# CBC's "Coulda, Shoulda, Woulda" on Afghanistan



## The Bread Guy (9 Jun 2011)

Brian Stewart, 2011:  Wonder how things would have turned out differently if Canada stayed in Kabul instead of moving to Kandahar?


> .... It may surprise many Canadians to learn that in the fall of 2004, NATO was urgently trying to persuade Canada's then Liberal government to send its force to join the Italian contingent in Herat, in western Afghanistan, then and now a far less dangerous part of the country.  At that same time, our Canadian military was advising the government to stay put in the relatively safe capital, Kabul.  It seemed to our generals to be a natural fit.
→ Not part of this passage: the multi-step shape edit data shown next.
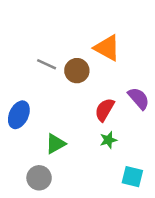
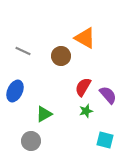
gray line: (47, 64) -> (23, 51), moved
purple semicircle: (139, 98) -> (108, 95), moved

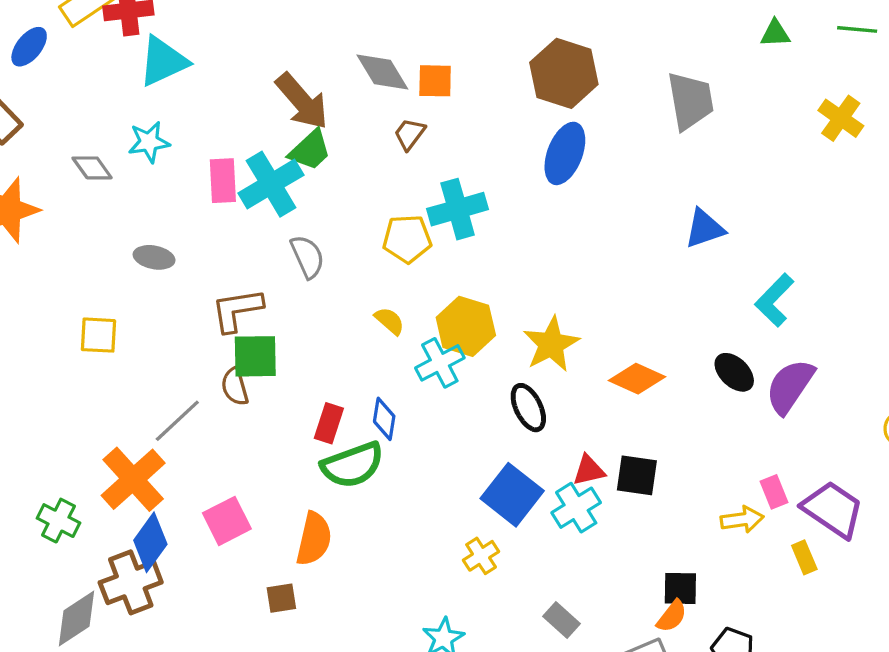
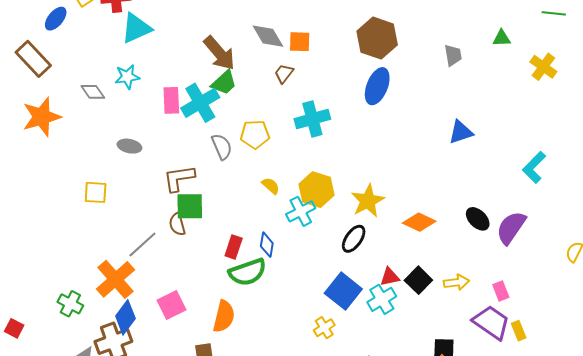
green triangle: (775, 34) -> (502, 38), moved
gray trapezoid: (690, 101) -> (453, 55), size x0.6
yellow pentagon: (407, 239) -> (255, 134), moved
cyan L-shape: (774, 300) -> (534, 167), moved
black ellipse: (528, 408) -> (354, 239), turned 60
black square: (637, 475) -> (418, 280), turned 36
purple trapezoid: (833, 509) -> (491, 322), moved
yellow arrow: (742, 520) -> (456, 282), moved

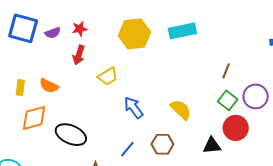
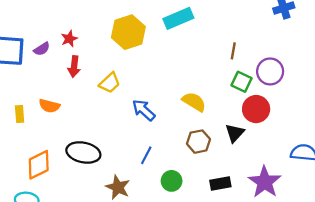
orange diamond: (34, 118) -> (39, 165), moved
brown hexagon: (162, 144) -> (198, 142), moved
black triangle: (212, 146) -> (235, 133), turned -30

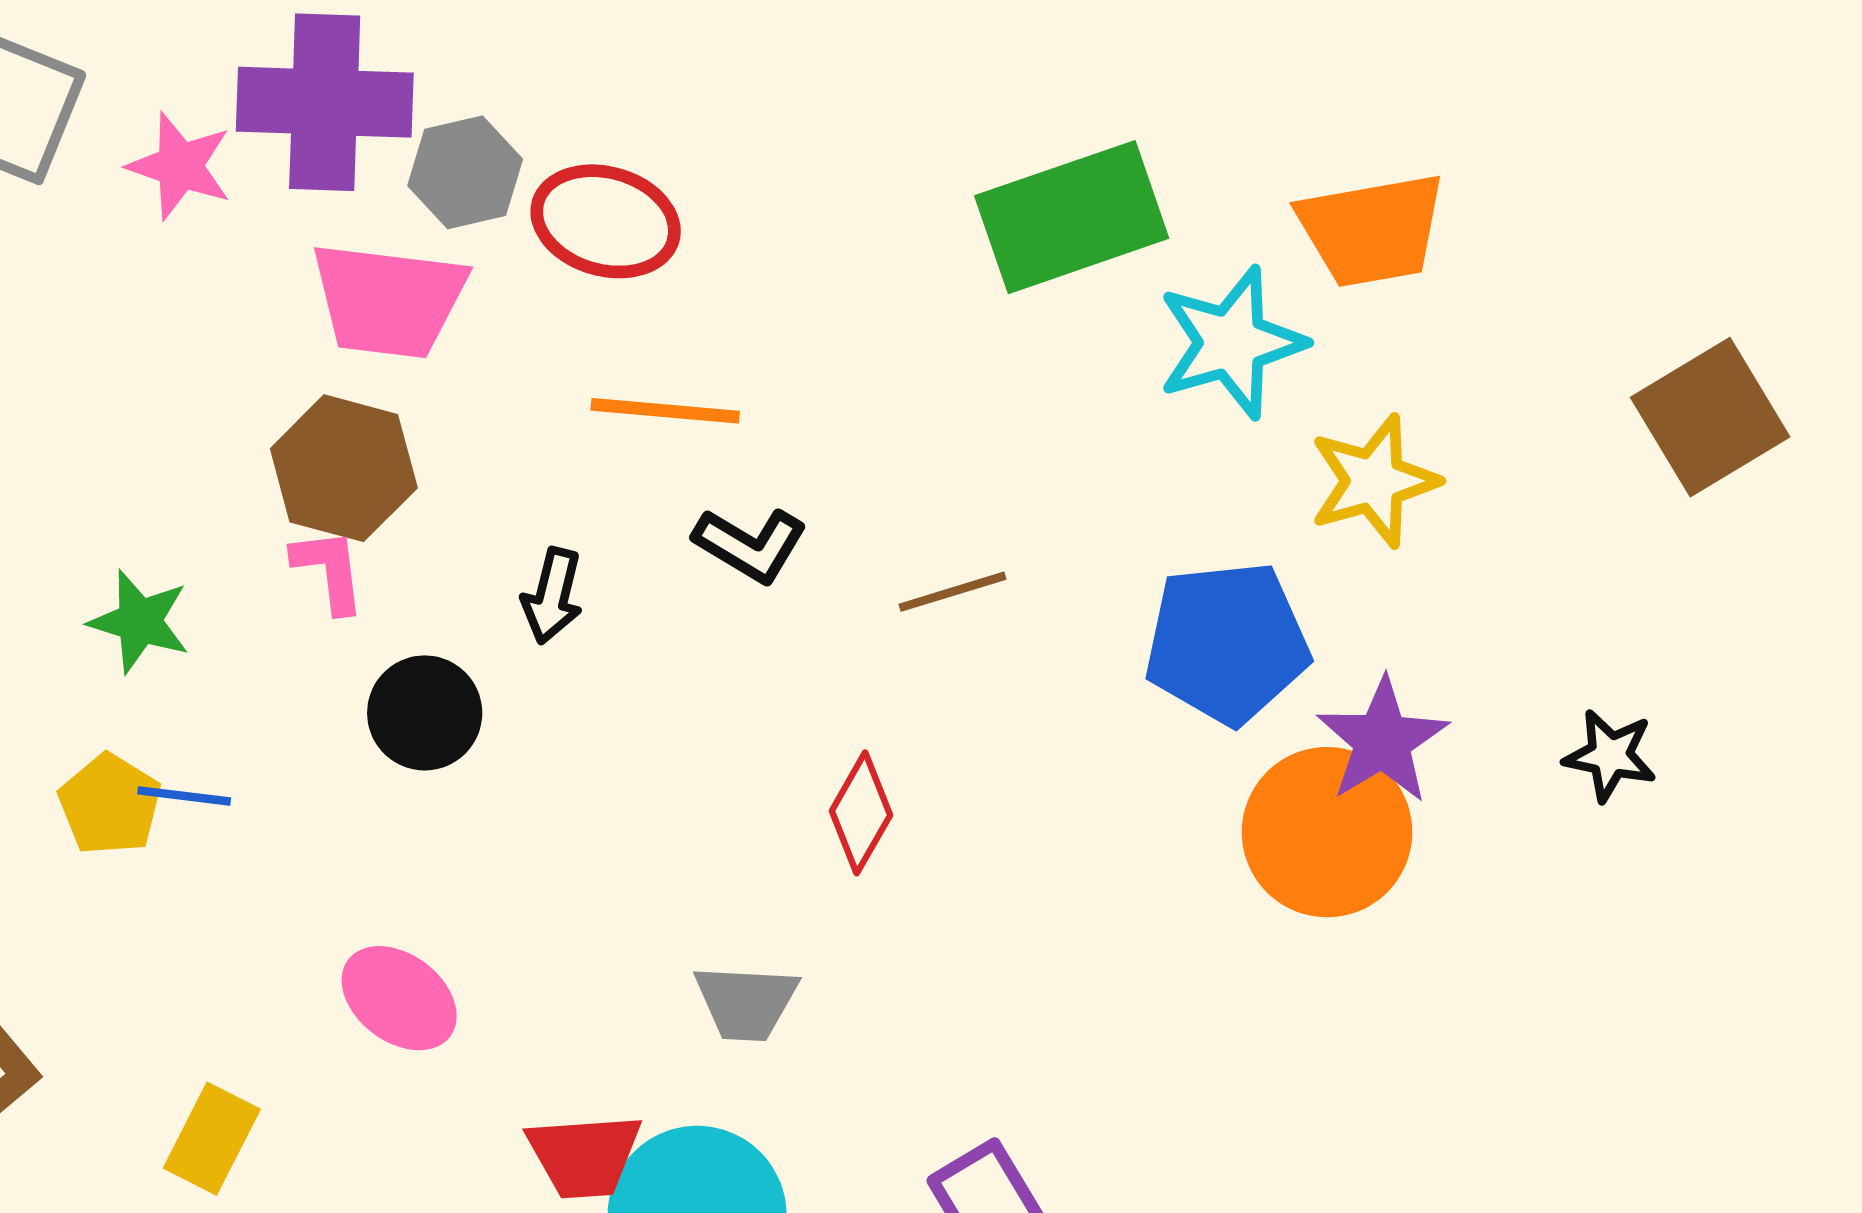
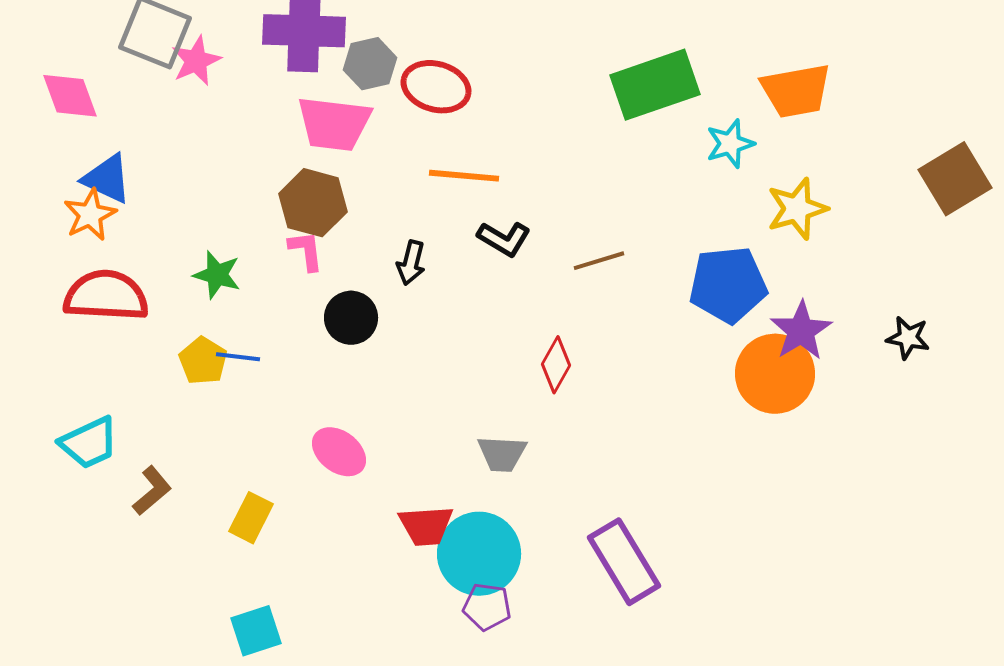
pink star: (180, 166) -> (196, 61), moved, turned 30
cyan star: (1231, 343) -> (730, 144), size x0.7

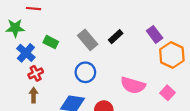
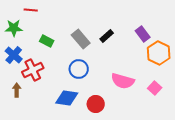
blue cross: (26, 53) -> (14, 55), moved
red cross: (36, 73) -> (33, 70), size x1.5
brown arrow: (34, 95) -> (17, 90), moved

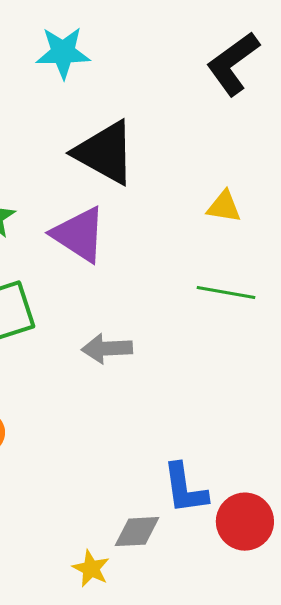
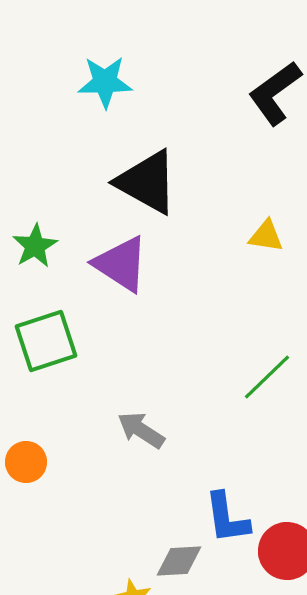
green line: (226, 293) -> (267, 377), moved, turned -54
gray arrow: (107, 349) -> (141, 430), moved, turned 36

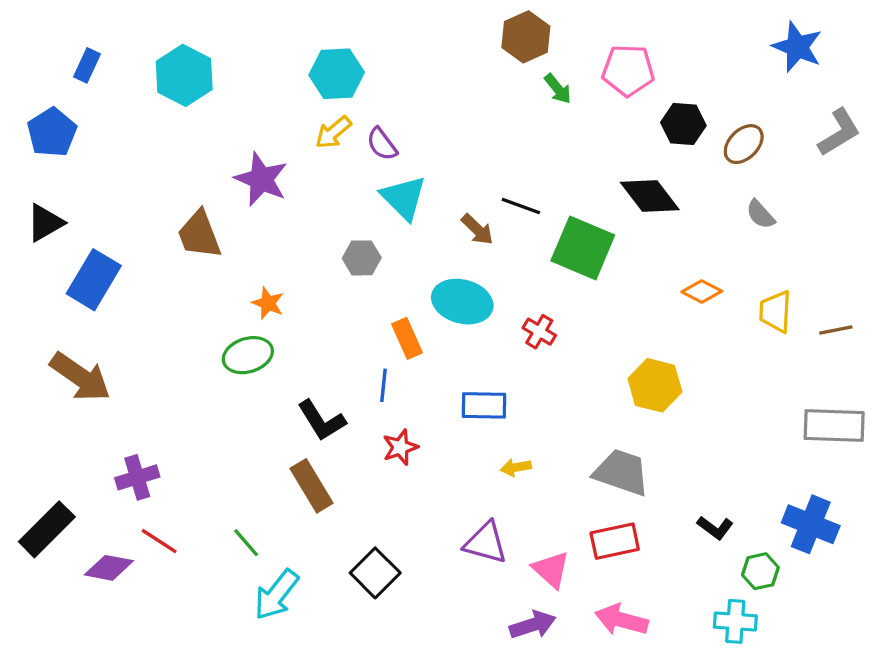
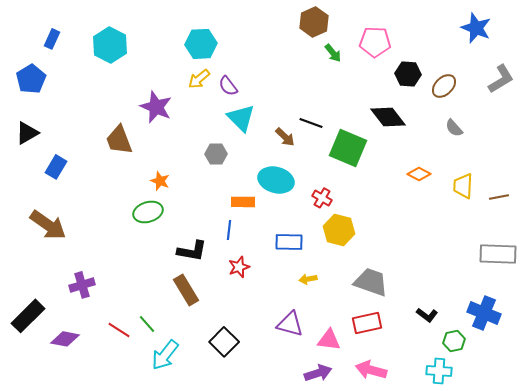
blue rectangle: (94, 280) -> (56, 167), size x0.7
orange rectangle: (407, 338) -> (243, 202), turned -65
yellow hexagon: (655, 385) -> (339, 230), moved
black L-shape: (322, 420) -> (192, 251), turned -48
red line: (159, 541) -> (119, 330), moved
pink triangle: (551, 570) -> (329, 340), turned -35

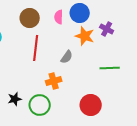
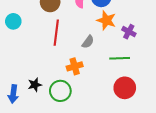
purple cross: (107, 29) -> (129, 32), moved
green line: (110, 68) -> (120, 58), moved
red circle: (91, 105) -> (125, 88), moved

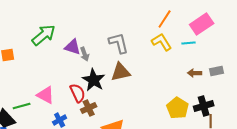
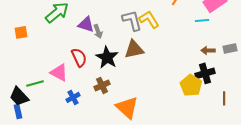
yellow L-shape: (162, 42) -> (149, 19), moved
red semicircle: (78, 93) -> (79, 57), moved
black cross: (204, 106) -> (205, 73), moved

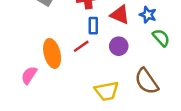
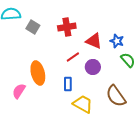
blue rectangle: (93, 26) -> (68, 84), moved
red line: (81, 46) -> (73, 57), moved
yellow trapezoid: (107, 91) -> (83, 104), turned -140

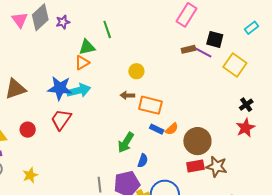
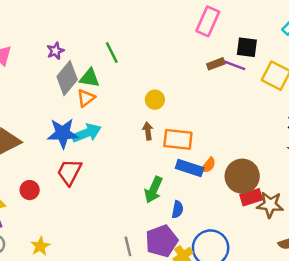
gray diamond: (40, 17) -> (67, 78), moved
green triangle: (87, 47) -> (90, 78), turned 30
brown arrow: (127, 95) -> (148, 131), turned 88
blue rectangle: (157, 129) -> (190, 168), size x1.5
red rectangle: (195, 166) -> (251, 197), moved

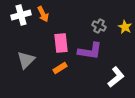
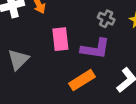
orange rectangle: (60, 68) -> (82, 80), moved, size x1.5

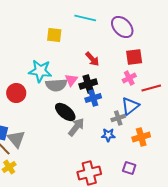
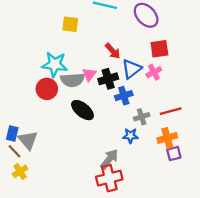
red line: (151, 88) -> (171, 111), moved
red circle: (16, 93) -> (47, 89), moved
blue cross: (93, 98) -> (124, 96), moved
blue triangle: (130, 106) -> (132, 69), moved
gray arrow: (76, 127) -> (109, 159), moved
purple square: (129, 168) -> (174, 154), moved, turned -32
We Canadians had a good reputation in the capital and were heavily involved in building local infrastructure. They saw an important and highly visible role for us running Afghanistan's national airport.  How very different our whole Afghanistan history would have been had these other options been chosen.  We will never know for sure but perhaps there would have been a hundred fewer soldiers killed and many hundred fewer injured ....  Just a few years ago the accepted wisdom laid the blame at the feet of the high-powered former chief of the defence staff, Rick Hillier. Maclean's magazine even went so far as to headline the conflict "Hillier's War."  But I don't believe that is accurate. In the history of our involvement in Afghanistan, Foreign Affairs's role has largely escaped scrutiny. Yet it provided some of the most vocal advocates for a more high-risk mission like Kandahar.  From what I have learned, our top civilian officials were more pro-Kandahar than the professional soldiers ....



Brian Stewart, 2007:  Why is the CF _soooooooooo_ keen on helping the Afghan government get its house in order?


----------